§ Material shown:
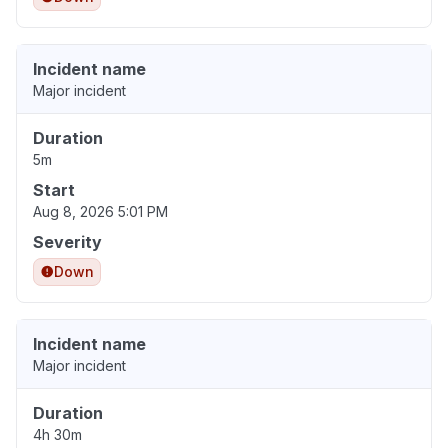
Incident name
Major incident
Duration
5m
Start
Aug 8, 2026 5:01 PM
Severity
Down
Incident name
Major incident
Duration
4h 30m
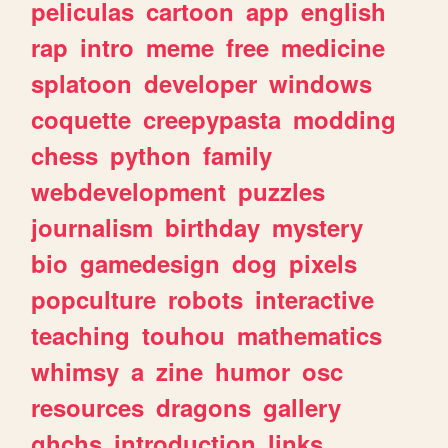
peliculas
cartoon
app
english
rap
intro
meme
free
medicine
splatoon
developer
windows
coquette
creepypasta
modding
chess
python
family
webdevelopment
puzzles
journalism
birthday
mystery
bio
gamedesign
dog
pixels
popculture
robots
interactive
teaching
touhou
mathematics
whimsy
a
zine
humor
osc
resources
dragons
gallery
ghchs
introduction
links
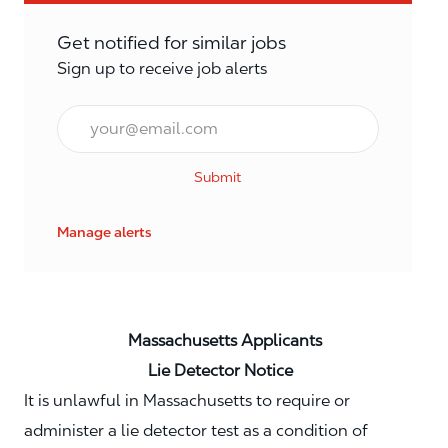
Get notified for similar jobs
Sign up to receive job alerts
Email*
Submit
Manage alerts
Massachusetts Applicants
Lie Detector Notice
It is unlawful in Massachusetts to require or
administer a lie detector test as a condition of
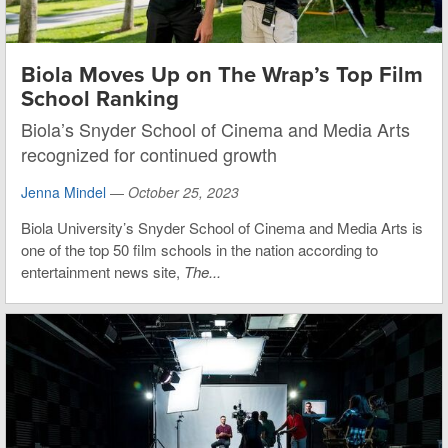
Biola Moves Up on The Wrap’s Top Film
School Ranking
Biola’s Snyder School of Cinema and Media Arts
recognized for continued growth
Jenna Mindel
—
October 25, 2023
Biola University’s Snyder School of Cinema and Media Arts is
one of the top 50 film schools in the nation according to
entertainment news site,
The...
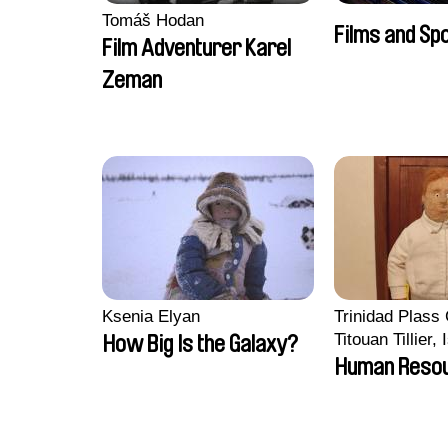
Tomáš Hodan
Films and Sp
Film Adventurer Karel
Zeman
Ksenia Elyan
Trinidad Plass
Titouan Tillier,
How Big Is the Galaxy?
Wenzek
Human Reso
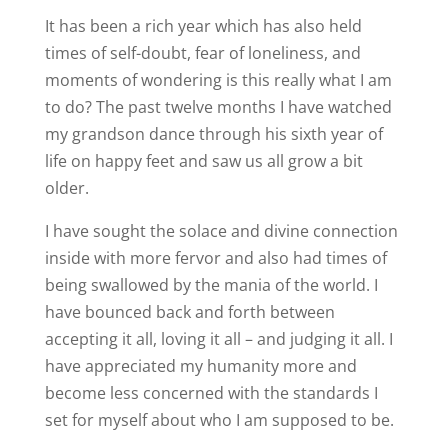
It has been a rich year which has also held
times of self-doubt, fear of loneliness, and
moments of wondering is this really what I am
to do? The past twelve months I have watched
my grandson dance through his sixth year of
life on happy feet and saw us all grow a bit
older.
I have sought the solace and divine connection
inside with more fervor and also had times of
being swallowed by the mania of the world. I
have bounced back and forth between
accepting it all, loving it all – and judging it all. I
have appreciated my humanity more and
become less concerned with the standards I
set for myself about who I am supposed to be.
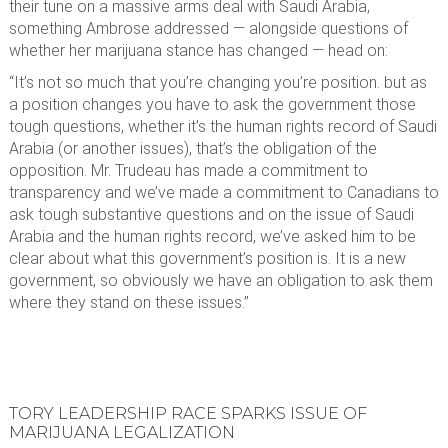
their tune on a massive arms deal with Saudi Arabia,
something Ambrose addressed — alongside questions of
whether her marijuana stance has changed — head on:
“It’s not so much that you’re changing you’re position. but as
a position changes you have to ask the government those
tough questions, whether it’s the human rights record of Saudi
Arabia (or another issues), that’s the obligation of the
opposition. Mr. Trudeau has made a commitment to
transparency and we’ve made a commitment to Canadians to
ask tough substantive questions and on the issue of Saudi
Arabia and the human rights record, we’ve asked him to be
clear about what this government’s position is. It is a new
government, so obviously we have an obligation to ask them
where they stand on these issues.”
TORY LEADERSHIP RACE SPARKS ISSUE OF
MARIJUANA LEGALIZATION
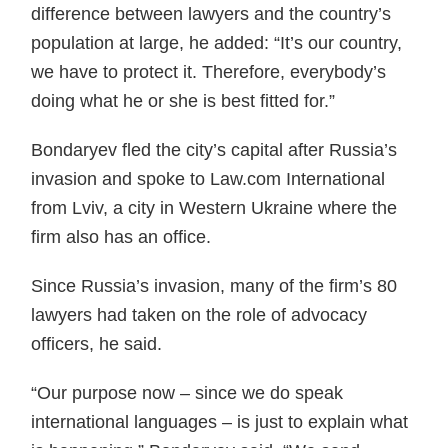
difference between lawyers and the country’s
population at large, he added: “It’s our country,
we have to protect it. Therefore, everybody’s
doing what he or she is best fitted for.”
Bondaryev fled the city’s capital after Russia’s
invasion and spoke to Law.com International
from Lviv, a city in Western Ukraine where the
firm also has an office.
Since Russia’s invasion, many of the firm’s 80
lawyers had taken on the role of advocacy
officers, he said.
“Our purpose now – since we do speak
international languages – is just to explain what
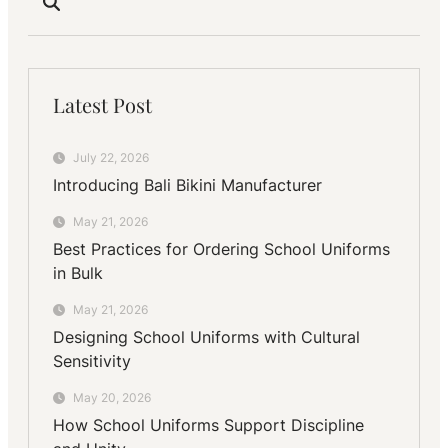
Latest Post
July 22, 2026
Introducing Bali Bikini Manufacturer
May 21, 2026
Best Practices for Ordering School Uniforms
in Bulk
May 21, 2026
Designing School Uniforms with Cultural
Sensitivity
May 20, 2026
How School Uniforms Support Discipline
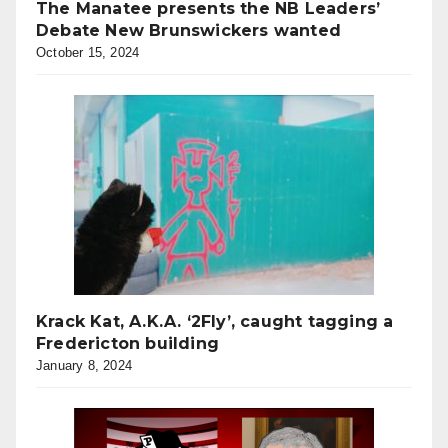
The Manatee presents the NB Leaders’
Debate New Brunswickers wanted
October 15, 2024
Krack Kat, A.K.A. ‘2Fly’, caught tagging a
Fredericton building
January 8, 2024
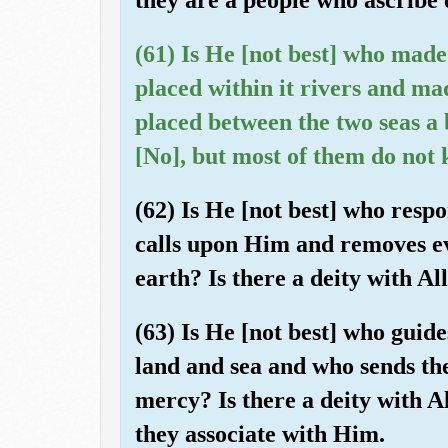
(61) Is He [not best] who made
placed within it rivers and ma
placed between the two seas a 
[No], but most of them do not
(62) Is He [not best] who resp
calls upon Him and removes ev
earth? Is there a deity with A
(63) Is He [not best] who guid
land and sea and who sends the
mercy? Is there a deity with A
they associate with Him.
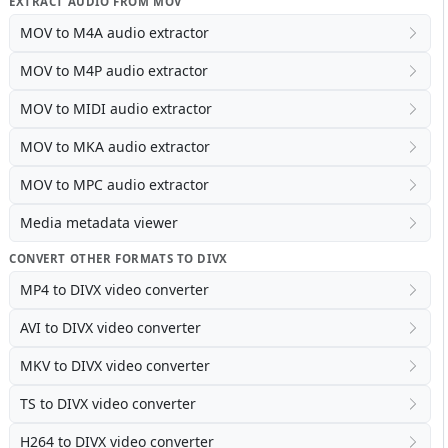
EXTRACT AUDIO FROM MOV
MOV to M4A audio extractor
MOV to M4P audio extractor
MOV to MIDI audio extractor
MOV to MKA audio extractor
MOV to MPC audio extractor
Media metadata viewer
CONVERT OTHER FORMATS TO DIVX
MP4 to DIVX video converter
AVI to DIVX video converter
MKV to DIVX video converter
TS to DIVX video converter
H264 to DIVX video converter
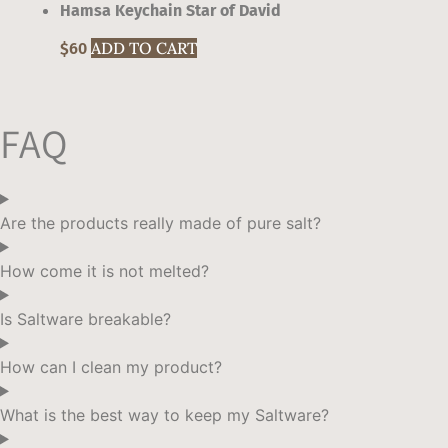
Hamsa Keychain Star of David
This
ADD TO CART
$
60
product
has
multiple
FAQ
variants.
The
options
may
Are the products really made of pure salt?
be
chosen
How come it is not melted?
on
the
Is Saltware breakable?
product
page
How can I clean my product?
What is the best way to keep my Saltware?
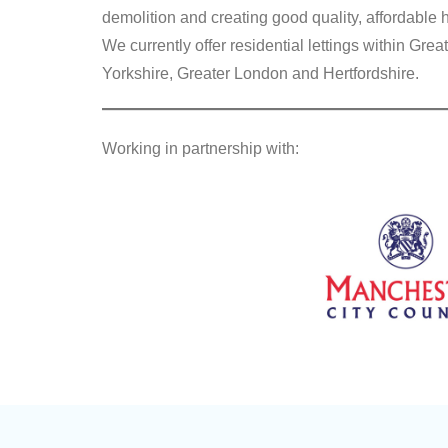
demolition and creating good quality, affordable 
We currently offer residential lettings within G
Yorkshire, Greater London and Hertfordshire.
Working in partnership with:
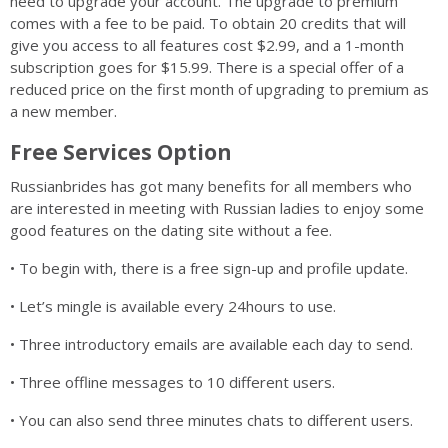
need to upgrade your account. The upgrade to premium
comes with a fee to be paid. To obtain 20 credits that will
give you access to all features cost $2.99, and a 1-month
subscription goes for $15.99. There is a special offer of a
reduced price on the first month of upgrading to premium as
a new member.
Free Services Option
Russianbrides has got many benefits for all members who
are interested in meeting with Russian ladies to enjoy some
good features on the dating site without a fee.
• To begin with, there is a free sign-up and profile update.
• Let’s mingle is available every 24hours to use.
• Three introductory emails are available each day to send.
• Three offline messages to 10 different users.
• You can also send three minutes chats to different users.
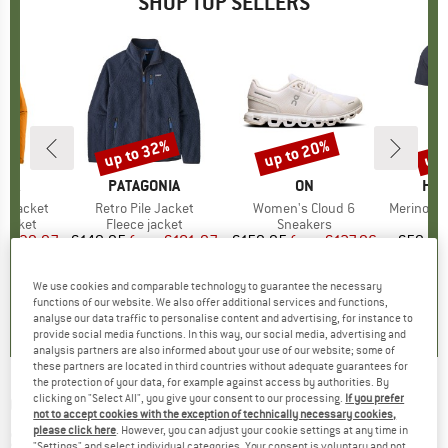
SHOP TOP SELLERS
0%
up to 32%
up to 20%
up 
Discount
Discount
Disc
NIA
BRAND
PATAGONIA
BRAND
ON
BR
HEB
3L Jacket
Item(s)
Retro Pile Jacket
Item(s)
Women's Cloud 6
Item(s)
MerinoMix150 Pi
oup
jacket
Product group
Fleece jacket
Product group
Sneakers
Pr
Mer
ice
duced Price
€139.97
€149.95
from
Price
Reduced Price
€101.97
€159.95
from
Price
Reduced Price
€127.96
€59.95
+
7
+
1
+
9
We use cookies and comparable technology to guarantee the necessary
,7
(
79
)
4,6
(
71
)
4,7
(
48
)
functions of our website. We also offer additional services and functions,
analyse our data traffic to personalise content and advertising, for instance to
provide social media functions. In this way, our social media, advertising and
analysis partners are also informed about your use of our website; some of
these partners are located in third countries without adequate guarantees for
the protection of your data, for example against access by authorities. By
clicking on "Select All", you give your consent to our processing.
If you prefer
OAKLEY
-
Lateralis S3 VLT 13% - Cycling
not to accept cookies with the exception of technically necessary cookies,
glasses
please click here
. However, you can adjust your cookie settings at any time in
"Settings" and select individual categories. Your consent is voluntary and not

§ Work instructions:
Exactly reproduce each entry, but drop the pictures.

§ Solution to this problem:
Incident name
Major incident
Duration
5m
Start
Aug 8, 2026 5:01 PM
Severity
Down
Incident name
Major incident
Duration
4h 30m
peliculas
cartoon
app
english
rap
intro
meme
free
medicine
splatoon
developer
windows
coquette
creepypasta
modding
chess
python
family
webdevelopment
puzzles
journalism
birthday
mystery
bio
gamedesign
dog
pixels
popculture
robots
interactive
teaching
touhou
mathematics
whimsy
a
zine
humor
osc
resources
dragons
gallery
ghchs
introduction
links
Get notified for similar jobs
Sign up to receive job alerts
Email*
Submit
Manage alerts
Massachusetts Applicants
Lie Detector Notice
It is unlawful in Massachusetts to require or
administer a lie detector test as a condition of
Biola Moves Up on The Wrap’s Top Film
School Ranking
Biola’s Snyder School of Cinema and Media Arts
recognized for continued growth
Jenna Mindel
—
October 25, 2023
Biola University’s Snyder School of Cinema and Media Arts is
one of the top 50 film schools in the nation according to
entertainment news site,
The...
Tomáš Hodan
Films and Sp
Film Adventurer Karel
Zeman
Ksenia Elyan
Trinidad Plass
Titouan Tillier,
How Big Is the Galaxy?
Wenzek
Human Reso
It has been a rich year which has also held
times of self-doubt, fear of loneliness, and
moments of wondering is this really what I am
to do? The past twelve months I have watched
my grandson dance through his sixth year of
life on happy feet and saw us all grow a bit
older.
I have sought the solace and divine connection
inside with more fervor and also had times of
being swallowed by the mania of the world. I
have bounced back and forth between
accepting it all, loving it all – and judging it all. I
have appreciated my humanity more and
become less concerned with the standards I
set for myself about who I am supposed to be.
their tune on a massive arms deal with Saudi Arabia,
something Ambrose addressed — alongside questions of
whether her marijuana stance has changed — head on:
“It’s not so much that you’re changing you’re position. but as
a position changes you have to ask the government those
tough questions, whether it’s the human rights record of Saudi
Arabia (or another issues), that’s the obligation of the
opposition. Mr. Trudeau has made a commitment to
transparency and we’ve made a commitment to Canadians to
ask tough substantive questions and on the issue of Saudi
Arabia and the human rights record, we’ve asked him to be
clear about what this government’s position is. It is a new
government, so obviously we have an obligation to ask them
where they stand on these issues.”
TORY LEADERSHIP RACE SPARKS ISSUE OF
MARIJUANA LEGALIZATION
difference between lawyers and the country’s
population at large, he added: “It’s our country,
we have to protect it. Therefore, everybody’s
doing what he or she is best fitted for.”
Bondaryev fled the city’s capital after Russia’s
invasion and spoke to Law.com International
from Lviv, a city in Western Ukraine where the
firm also has an office.
Since Russia’s invasion, many of the firm’s 80
lawyers had taken on the role of advocacy
officers, he said.
“Our purpose now – since we do speak
international languages – is just to explain what
Latest Post
July 22, 2026
Introducing Bali Bikini Manufacturer
May 21, 2026
Best Practices for Ordering School Uniforms
in Bulk
May 21, 2026
Designing School Uniforms with Cultural
Sensitivity
May 20, 2026
How School Uniforms Support Discipline
The Manatee presents the NB Leaders’
Debate New Brunswickers wanted
October 15, 2024
Krack Kat, A.K.A. ‘2Fly’, caught tagging a
Fredericton building
January 8, 2024
(61) Is He [not best] who made
placed within it rivers and ma
placed between the two seas a 
[No], but most of them do not
(62) Is He [not best] who resp
calls upon Him and removes ev
earth? Is there a deity with A
(63) Is He [not best] who guid
land and sea and who sends the
mercy? Is there a deity with A
they associate with Him.
EXTRACT AUDIO FROM MOV
MOV to M4A audio extractor
MOV to M4P audio extractor
MOV to MIDI audio extractor
MOV to MKA audio extractor
MOV to MPC audio extractor
Media metadata viewer
CONVERT OTHER FORMATS TO DIVX
MP4 to DIVX video converter
AVI to DIVX video converter
MKV to DIVX video converter
TS to DIVX video converter
H264 to DIVX video converter
Hamsa Keychain Star of David
This
ADD TO CART
$
60
product
has
multiple
FAQ
variants.
The
options
may
Are the products really made of pure salt?
be
chosen
How come it is not melted?
on
the
Is Saltware breakable?
product
page
How can I clean my product?
What is the best way to keep my Saltware?
demolition and creating good quality, affordable 
We currently offer residential lettings within G
Yorkshire, Greater London and Hertfordshire.
Working in partnership with:
need to upgrade your account. The upgrade to premium
comes with a fee to be paid. To obtain 20 credits that will
give you access to all features cost $2.99, and a 1-month
subscription goes for $15.99. There is a special offer of a
reduced price on the first month of upgrading to premium as
a new member.
Free Services Option
Russianbrides has got many benefits for all members who
are interested in meeting with Russian ladies to enjoy some
good features on the dating site without a fee.
• To begin with, there is a free sign-up and profile update.
• Let’s mingle is available every 24hours to use.
• Three introductory emails are available each day to send.
• Three offline messages to 10 different users.
• You can also send three minutes chats to different users.
SHOP TOP SELLERS
0%
up to 32%
up to 20%
up 
Discount
Discount
Disc
NIA
BRAND
PATAGONIA
BRAND
ON
BR
HEB
3L Jacket
Item(s)
Retro Pile Jacket
Item(s)
Women's Cloud 6
Item(s)
MerinoMix150 Pi
oup
jacket
Product group
Fleece jacket
Product group
Sneakers
Pr
Mer
ice
duced Price
€139.97
€149.95
from
Price
Reduced Price
€101.97
€159.95
from
Price
Reduced Price
€127.96
€59.95
+
7
+
1
+
9
We use cookies and comparable technology to guarantee the necessary
,7
(
79
)
4,6
(
71
)
4,7
(
48
)
functions of our website. We also offer additional services and functions,
analyse our data traffic to personalise content and advertising, for instance to
provide social media functions. In this way, our social media, advertising and
analysis partners are also informed about your use of our website; some of
these partners are located in third countries without adequate guarantees for
the protection of your data, for example against access by authorities. By
clicking on "Select All", you give your consent to our processing.
If you prefer
OAKLEY
-
Lateralis S3 VLT 13% - Cycling
not to accept cookies with the exception of technically necessary cookies,
glasses
please click here
. However, you can adjust your cookie settings at any time in
"Settings" and select individual categories. Your consent is voluntary and not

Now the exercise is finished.